Elle sort rapidement un stylo de son sac et déchire un morceau du journal qu’elle lui tend.
— On pourrait échanger nos numéros de téléphone.
Boris y inscrit ses coordonnées. Elle lui arrache le stylo et le papier des mains, déchire énergiquement un autre morceau du journal et y inscrit ses propres coordonnées.
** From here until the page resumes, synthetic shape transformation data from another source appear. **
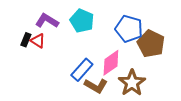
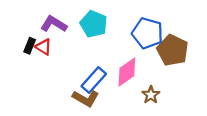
brown star: (132, 83) -> (151, 95), size x0.6
brown L-shape: (96, 86) -> (86, 98), moved

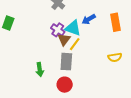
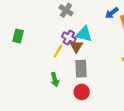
blue arrow: (89, 19) -> (112, 13), moved
yellow line: (75, 44) -> (58, 51), moved

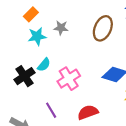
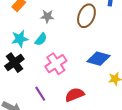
cyan star: (37, 36) -> (20, 39), moved
cyan semicircle: (44, 65) -> (41, 39), moved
Sa main tremble légèrement lorsqu’elle lui remet le papier.
— Que fais-tu, cet après-midi ?
Boris sait qu’elle quête une invitation, mais, incapable de réagir, il répond :
— Je sculpte, comme d’habitude...
— On pourrait aller ensemble à cette marche pour la paix…
Encore cette marche qu’elle remet sur le tapis, une marche qui ne l’attire pas plus que ça, mais qu’elle tend comme un appât, une marche en groupe non compromettante qui lui permettra de mieux le connaître.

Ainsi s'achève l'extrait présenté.